Öztürk, “ABD öncülüğünde kurulan deniz gücü nedeniyle bazı konteyner operatörleri rotalarını yeniden Kızıldeniz’e çevirse de, gecikme ve ekstra maliyetin petrol ve enerji tedariğinden imalat sanayine ve perakende ticarete kadar küresel tedarik zincirinin her aşamasında ciddi sıkıntılara yol açması bekleniyor. Her halükarda yüksek navlunlara hazır olmamız gerekiyor” diye konuştu. 2024’ün birçok geminin denize ineceği yıl olacağını kaydeden Öztürk, gemi armatörlerinin bir çıkış noktasının bu noktada büyük önem kazandığını ve olmazsa denizcilikte büyük sıkıntılar yaşanacağının altını çizdi. Yaşanacak bu domino etkisinin yüksek faiz politikası ile enflasyonu dizginlemeyi hedefleyen gelişmiş ülkeler için kötü bir haber olduğunu söyleyen Öztürk, sözlerine şu şekilde devam etti:
“Bu gelişmeler pandemide yaşadığımız gibi kısa süre için ülkemizi tedarik merkezi yapsa da, orta ve uzun vadede enflasyonla mücadelede negatif etkilenmemize yol açacaktır. Umuyor ve diliyoruz ki dünya ekonomisi yeni bir tıkanmanın eşiğine gelmeden yeniden normale döner.”

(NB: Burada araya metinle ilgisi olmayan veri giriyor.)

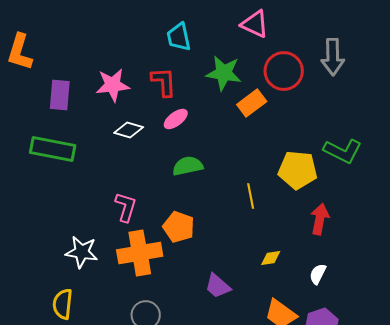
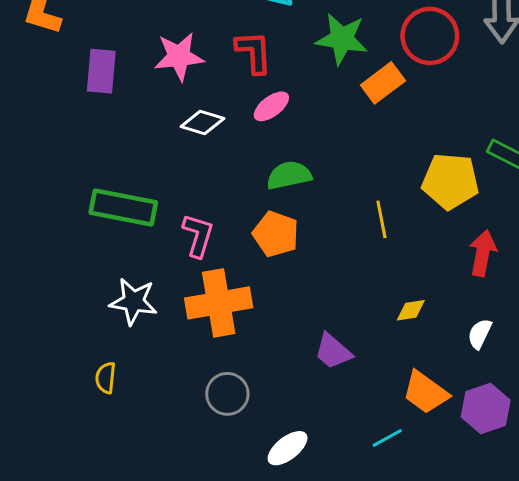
green rectangle: (53, 149) -> (123, 208), moved
orange pentagon: (179, 227) -> (276, 234), moved
yellow semicircle: (63, 304) -> (106, 378), size x0.7

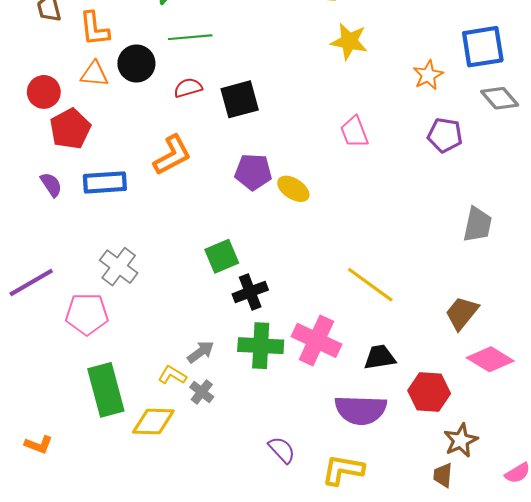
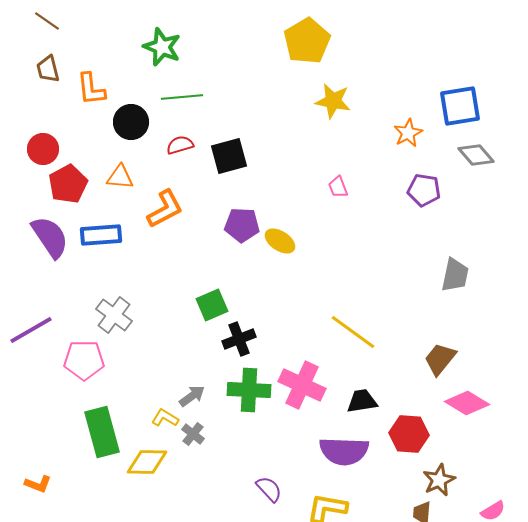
orange triangle: (94, 74) -> (120, 177), moved
pink trapezoid: (354, 132) -> (338, 187), size x0.7
purple semicircle: (51, 185) -> (50, 237), size x1.8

“Limanlarda elleçlenen yük yerinde saydı”
İç pazarda ve ihracat pazarlarındaki zayıf talebin limanlarda da etkisini hissettirdiğine dikkat çeken Öztürk, “Uzmanlar, 2024 yılı küresel ekonomi beklentisini “Kriz yok ama büyüme de yok” şeklinde ifade ediyorlar. İç talebin ciddi ölçüde kısıldığı, ihracat pazarlarındaki alım gücünün azaldığı bir konjonktürde imalatta ve ticarette rekabetçi yollar bulmak durumundayız. Küresel iklim değişikliğine karşı bir çözüm olarak ortaya çıkan Yeşil Dönüşüm, ülkeler arasındaki rekabette güçlü bir araç olarak kullanılacaktır. Nitekim bazı işletmelerin sınırda karbon uygulamasını gerekçe göstererek Türkiye’den taşınma kararı alması üzerinde dikkatle durmalıyız. Dolayısıyla 2024’ün denizcilik gündeminde Yeşil Taşımacılık ilk sıralarda yerini alacaktır” ifadelerini kullandı.
“Yunan adalarına vize olmamalıdır”
Türkiye ve Yunanistan arasındaki 10 Yunan adasına Türk vatandaşlarının kapıda vize ile 7 günlüğüne gidebilmesinin yeni turizm sezonunda Yunan adalarına olan talebi artıracağına da değinen Yusuf Öztürk, “İki komşu ülkenin bu tür ticari ve sosyal bağlantıları olması gereken bir şey ama yine pek çok vize işlemlerini yerine getirmek zorundasınız. Bence vize uygulaması olmamalıdır. Türkiye’den Yunanistan’a 1 milyonun altına düşmeyen bir ziyaretçi akını var. Örneğin bu yıl Çeşme- Sakız hattında yolcu sayısı 150 bine, Kuşadası-Samos hattında ise 85 bine, İzmir- Midilli hattında 7 bin 400’e ulaştı. Bunun karşılıklı olması lazım. Özellikle yaz döneminde, döviz kurundaki seviyeye de bağlı olarak, her iki kıyı arasında yüksek bir turizm hareketliliği yaşanmasını bekliyoruz. Maalesef Türk vatandaşının yurtdışında harcadığı döviz, turistin ülkemize bıraktığı dövizden daha hızlı artıyor” şeklinde konuştu.